The momentum of regular weekly sessions can help you to create and try out manageable daily plans of self-care that are personalised for you. All these actions are encouraging a shift from stuckness, social withdrawal and apathy. They may take huge internal effort and it is very important they are recognised and encouraged in therapy.

When you are ready, counselling sessions can offer you a way of piecing together the events and experiences which may have contributed to feeling depressed. For example, a significant loss (even if it was some time ago) can start a downward spiral culminating in depression. Loss of a person through bereavement, loss of a job, or career, the end of a relationship, or serious financial losses can all be influential. Changes in health and security may be significant factors too, along with chronic pressures and stressors such as poverty, becoming a parent, or becoming a carer.

For some people, looking at their early childhood, may provide useful insights about tendencies towards depression in adult life. These may have been laid down, if a child feels abandoned, unloved, isolated, or trapped and their capacity to cope is overwhelmed. Anger that has not been expressed about experiences such as these, can be a significant force -stuck within a person contributing to depression, and lead to chronic hopelessness, and exhaustion.

I have witnessed how the acknowledgment and safe release of ‘trapped’ anger can give tremendous relief and enable a new re-engagement with life for a person with depression.


If you are feeling suicidal

It is essential that you tell your GP, who can help you access further care, and when necessary refer you to the community psychiatric team and Crisis team. Your safety is paramount.

If you are unable to make an appointment with your GP (because they are booked up) please ask to see the Duty GP that day and inform the reception team it is because you are in crisis, stating that you are suicidal. At times when your GP surgery is closed, their phone lines will be connected to an 'Out of Hours' GP Service, so there is still support available.

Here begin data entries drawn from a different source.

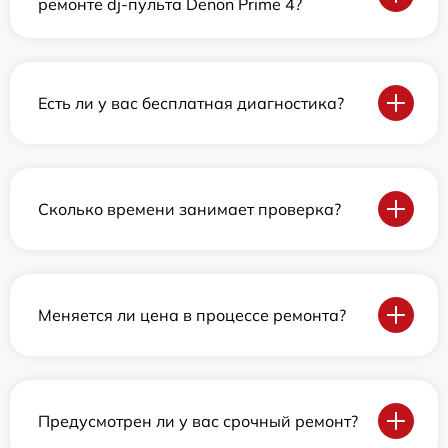
ремонте dj-пульта Denon Prime 4?
Есть ли у вас бесплатная диагностика?
Сколько времени занимает проверка?
Меняется ли цена в процессе ремонта?
Предусмотрен ли у вас срочный ремонт?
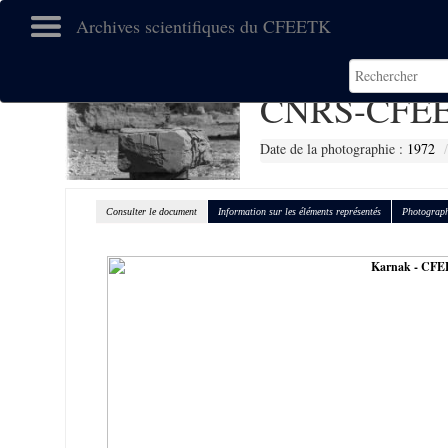
Archives scientifiques du CFEETK
CNRS-CFEE
Date de la photographie :
1972
Consulter le document
Information sur les éléments représentés
Photograph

Remember too you can telephone the Samaritans at anytime and that you can be taken to A&E by a relative, or go yourself, and ask to be assessed by the Hospital’s Duty Psychiatrist. There is always help available, you may need to push for this and to wait to be seen but it is there.

Asking a family member of friend to come and speak on your behalf can be very supportive. At an appointment, they can write down who you saw and what they said to you, and this can be helpful afterwards because it may be stressful and harder to think clearly at the time.